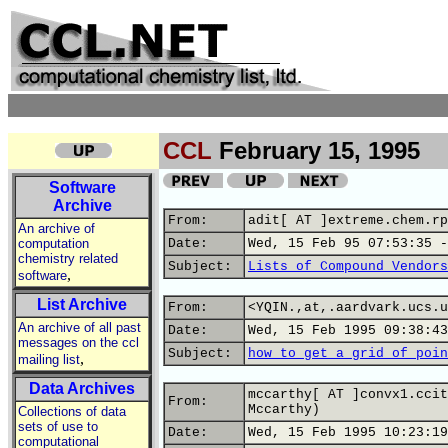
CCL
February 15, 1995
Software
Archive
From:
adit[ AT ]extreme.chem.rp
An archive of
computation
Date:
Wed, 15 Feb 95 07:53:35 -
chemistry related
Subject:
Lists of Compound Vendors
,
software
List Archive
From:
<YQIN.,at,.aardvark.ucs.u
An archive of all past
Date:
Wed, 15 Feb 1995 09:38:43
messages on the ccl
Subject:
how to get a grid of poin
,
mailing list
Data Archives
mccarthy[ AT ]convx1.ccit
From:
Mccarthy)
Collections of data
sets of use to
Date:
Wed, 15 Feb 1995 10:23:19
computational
...
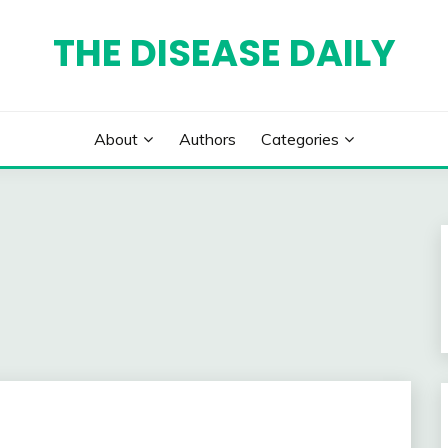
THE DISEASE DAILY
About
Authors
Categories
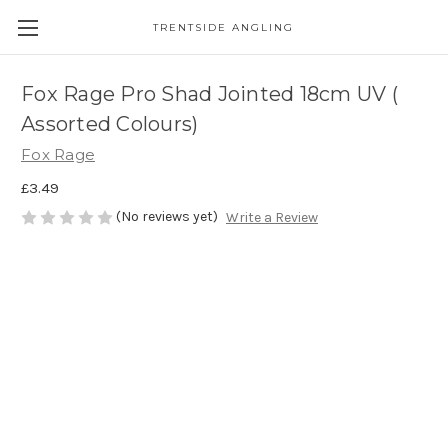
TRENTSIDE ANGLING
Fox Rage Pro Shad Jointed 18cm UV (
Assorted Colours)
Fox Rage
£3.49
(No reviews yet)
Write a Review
...
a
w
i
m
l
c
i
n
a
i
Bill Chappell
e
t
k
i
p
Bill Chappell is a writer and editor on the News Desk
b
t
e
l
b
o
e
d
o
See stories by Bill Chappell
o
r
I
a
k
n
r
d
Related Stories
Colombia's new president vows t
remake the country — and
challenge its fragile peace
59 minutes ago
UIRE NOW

• _WHAT THE TASK ASKS_
Starting with the line with "sets of use to" above and going on through the line with "computational", transcribe every line exactly, both ends included, and add nothing.

• _SOLUTION FOR THIS PROBLEM_
sets of use to
Date:
Wed, 15 Feb 1995 10:23:19
computational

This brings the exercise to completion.